It is a mistake to think of your resume as a history of your past, as a personal statement or as some sort of self expression. Sure, most of the content of any resume is focused on your job history. But write from the intention to create interest, to persuade the employer to call you. If you write with that goal, your final product will be very different than if you write to inform or catalog your job history.
Most people write a resume because everyone knows that you have to have one to get a job. They write their resume grudgingly, to fulfill this obligation. Writing the resume is only slightly above filling out income tax forms in the hierarchy of worldly delights. If you realize that a great resume can be your ticket to getting exactly the job you want, you may be able to muster some genuine enthusiasm for creating a real masterpiece, rather than the feeble products most people turn out.
The good news is that, with a little extra effort, you can create a resume that makes you really stand out as a superior candidate for a job you are seeking. Not one resume in a hundred follows the principles that stir the interest of prospective employers. So, even if you face fierce competition, with a well written resume you should be invited to interview more often than many people more qualified than you.
Set aside at least three hours (that's an average length of time to complete a resume if all goes smoothly).
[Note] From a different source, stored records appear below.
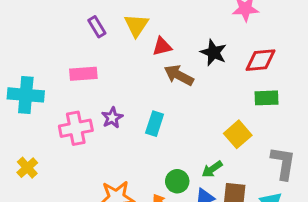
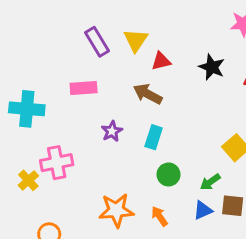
purple rectangle: (97, 27) -> (97, 42), size x1.4
brown arrow: (179, 75) -> (148, 94), moved
pink cross: (76, 128) -> (57, 163), moved
green circle: (177, 181) -> (169, 174), moved

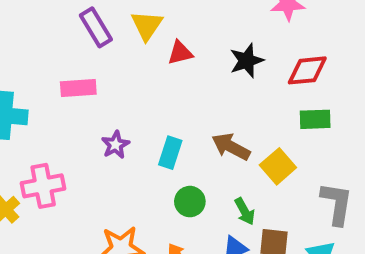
black star: (212, 67) -> (247, 61), turned 30
brown arrow: (148, 94) -> (231, 147), moved
green arrow: (210, 182) -> (245, 211), turned -84

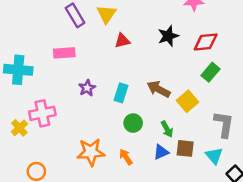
red triangle: (180, 53) -> (122, 41), moved
green rectangle: (315, 119) -> (211, 72), turned -48

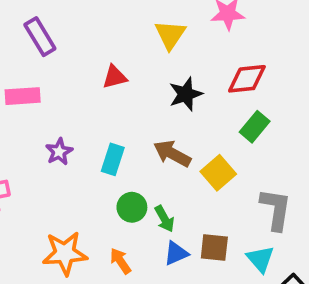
yellow triangle: (107, 14) -> (170, 35), moved
black star: (168, 36) -> (186, 94), moved
green arrow: (167, 129) -> (165, 219), moved

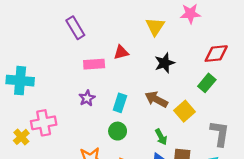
red diamond: (247, 79) -> (216, 54), moved
pink rectangle: (23, 96) -> (94, 64), moved
green circle: (132, 207) -> (118, 131), moved
green arrow: (165, 219) -> (161, 137), moved

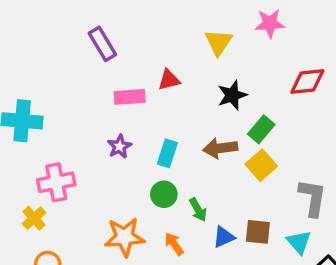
green rectangle: (207, 83) -> (261, 129), moved
brown arrow: (156, 99) -> (220, 148), turned -35
yellow cross: (21, 137) -> (34, 218), moved
green arrow: (161, 137) -> (198, 210), moved

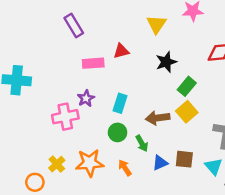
brown arrow: (220, 148) -> (158, 118), moved
pink cross: (56, 182) -> (65, 117), moved
yellow cross: (34, 218) -> (57, 164), moved

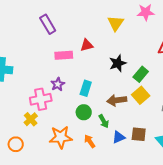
black star: (166, 62) -> (118, 63), moved
yellow cross: (57, 164) -> (31, 119), moved
orange circle: (35, 182) -> (16, 144), moved

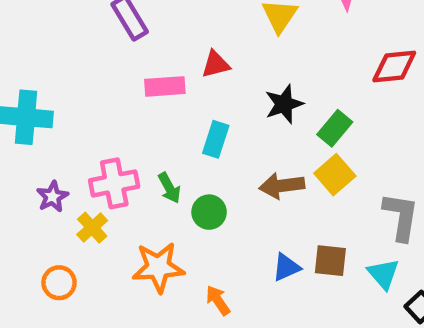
purple star: (58, 84) -> (52, 197), moved
cyan rectangle: (86, 88) -> (216, 139), moved
green arrow: (104, 121) -> (169, 188), moved
orange arrow: (90, 141) -> (218, 300), moved

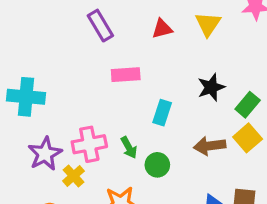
red triangle: (216, 64) -> (162, 29), moved
purple star: (52, 197) -> (45, 154), size x1.5

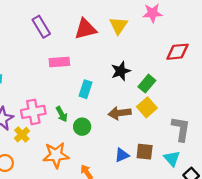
red triangle: (162, 29) -> (86, 29), size x1.5

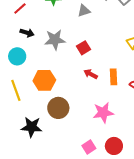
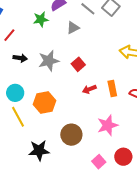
cyan circle: (17, 56) -> (15, 93), moved
red arrow: (91, 74) -> (89, 89), turned -40
brown circle: (58, 108) -> (71, 135), moved

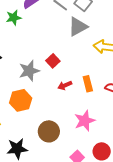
gray triangle: (73, 28) -> (78, 27), moved, size x1.5
gray star: (49, 61) -> (29, 71), moved

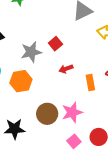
orange rectangle: (88, 84) -> (90, 83), moved
pink star: (85, 121) -> (72, 112), moved

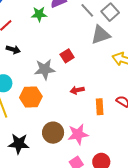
red square: (55, 44) -> (67, 56), moved

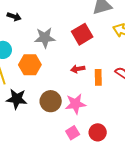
red square: (67, 56) -> (82, 34), moved, size x1.5
red arrow: (77, 90) -> (78, 69), moved
black star: (19, 144) -> (17, 99), moved

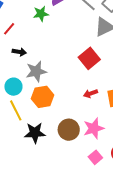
gray star: (45, 38) -> (36, 71), moved

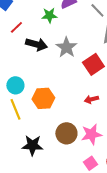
black arrow: (19, 52) -> (36, 44), moved, size x1.5
gray star: (36, 71) -> (66, 47), moved, turned -30
black star: (35, 133) -> (32, 145), moved

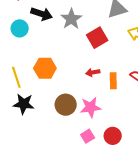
cyan circle: (15, 85) -> (20, 28), moved
black star: (32, 145) -> (24, 104), moved

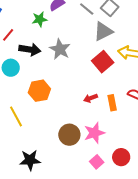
red square: (97, 38) -> (103, 62), moved
orange hexagon: (45, 68) -> (39, 91), moved
black star: (24, 104) -> (30, 160), moved

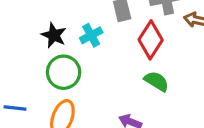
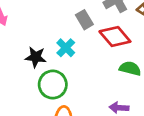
red diamond: (151, 40) -> (115, 36), turned -56

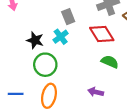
gray rectangle: (84, 20) -> (68, 17), moved

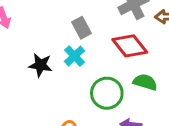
green circle: (45, 65) -> (107, 93), moved

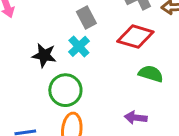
red diamond: (130, 46) -> (135, 37), turned -36
green circle: (107, 93) -> (65, 90), moved

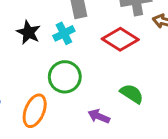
green semicircle: (151, 74) -> (132, 94), moved
green circle: (65, 90) -> (65, 77), moved

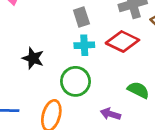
black star: (28, 32) -> (33, 58), moved
cyan cross: (64, 33) -> (84, 45), moved, turned 30

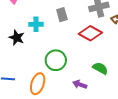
cyan cross: (84, 45) -> (36, 24), moved
black star: (33, 58) -> (17, 38), moved

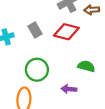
gray rectangle: (62, 15) -> (35, 30), moved

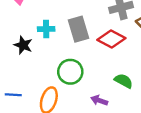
gray rectangle: (35, 30) -> (79, 29), size x1.5

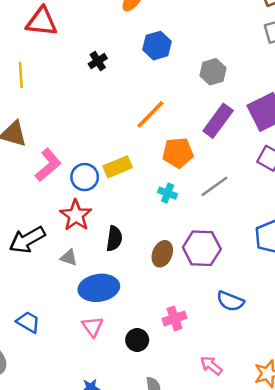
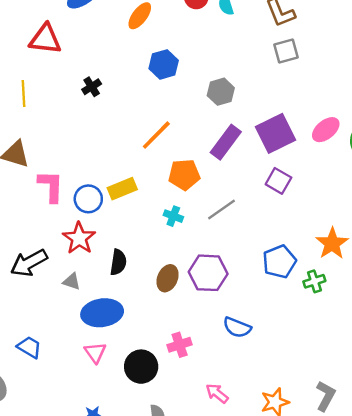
black cross: (98, 61) -> (92, 87), moved
pink L-shape: (48, 165) -> (51, 186), turned -48
black circle: (137, 340) -> (141, 367), size x1.4

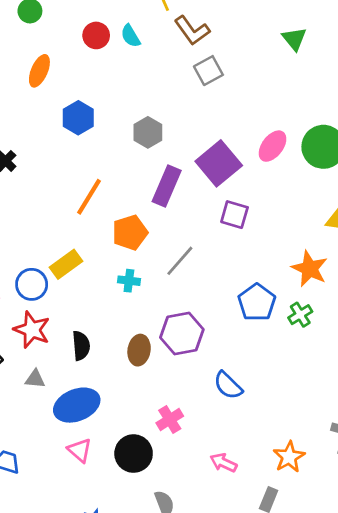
blue semicircle: (237, 327) -> (228, 385), turned 36

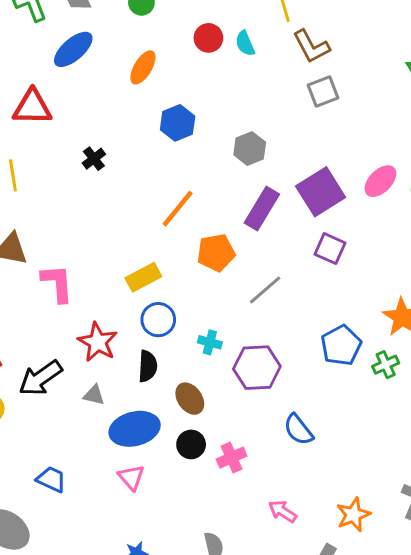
cyan cross: (129, 281) -> (210, 342), moved
blue circle: (32, 284) -> (158, 320), moved
brown ellipse: (139, 350) -> (190, 399), moved, turned -52
black circle: (134, 454) -> (191, 444), moved, size x0.7

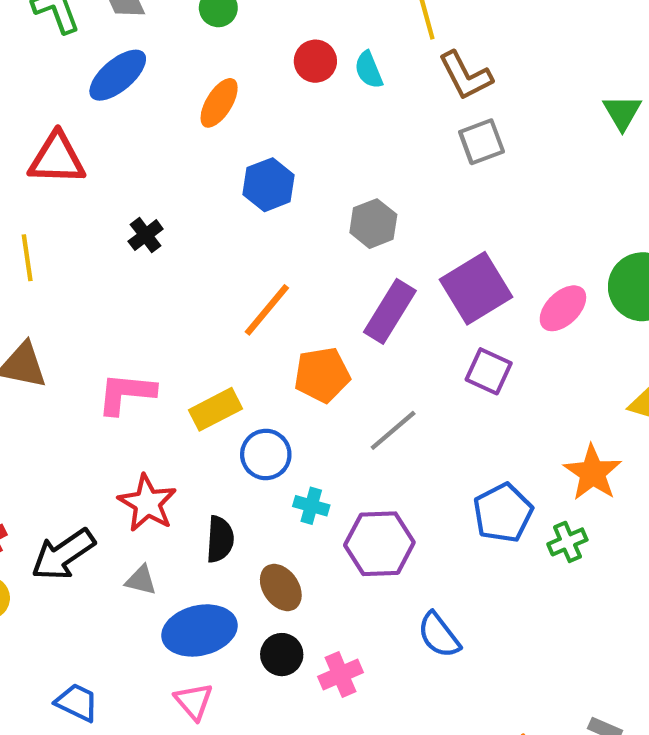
pink ellipse: (380, 181) -> (563, 308), moved
pink L-shape: (57, 283) -> (126, 393), moved, turned -81
blue circle: (158, 320) -> (266, 454), moved

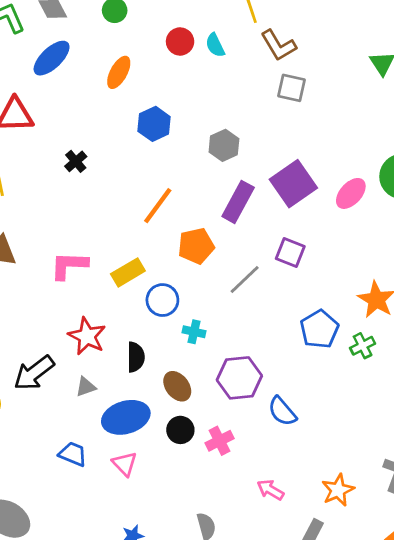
gray square: (482, 142) -> (291, 88), turned 36
purple square: (489, 371) -> (290, 252), moved
purple hexagon: (379, 544) -> (239, 378), moved
gray triangle: (141, 580) -> (86, 387), turned -30
blue trapezoid: (77, 702) -> (73, 454), moved

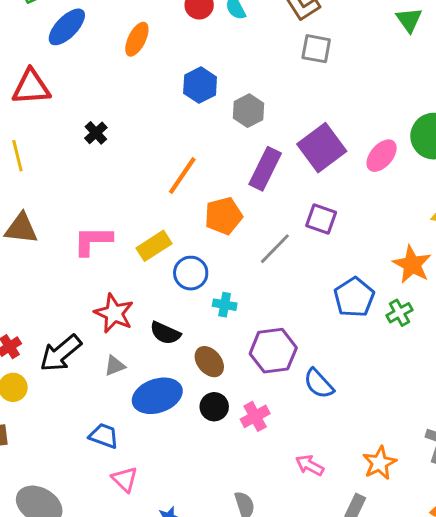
blue hexagon: (154, 124) -> (200, 85), moved
black semicircle: (136, 357) -> (165, 333), turned 116
pink triangle: (125, 464) -> (125, 479), moved

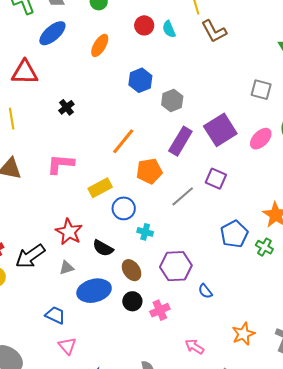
gray square: (316, 49) -> (261, 90), moved
pink L-shape: (93, 241) -> (61, 164), moved
green cross: (399, 313) -> (264, 247), turned -36
blue semicircle: (319, 384) -> (205, 291), size x0.7
orange star: (379, 463) -> (243, 334), moved

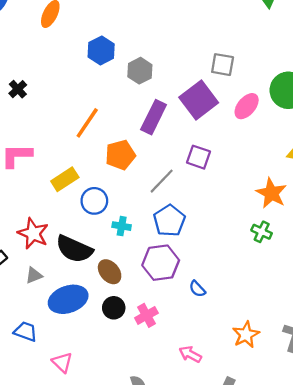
gray square: (261, 90) -> (223, 65), moved
blue pentagon: (234, 234) -> (169, 221), moved
black semicircle: (103, 248) -> (74, 249), size x1.5
pink triangle: (67, 346) -> (62, 362), moved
Before you start, print out the following set of notes and tape it to your computer, on the wall next to your desk, or someplace where you'll see it throughout the process.
Your resume is about your future; NOT your past.
It is not a confessional. In other words, you don't have to tell all. Stick to what's relevant and marketable.
Don't write a list of job descriptions. Write achievements!
Promote only skills you enjoy using. Never write about things you don't want to repeat.
Be honest. You can be creative, but don't lie.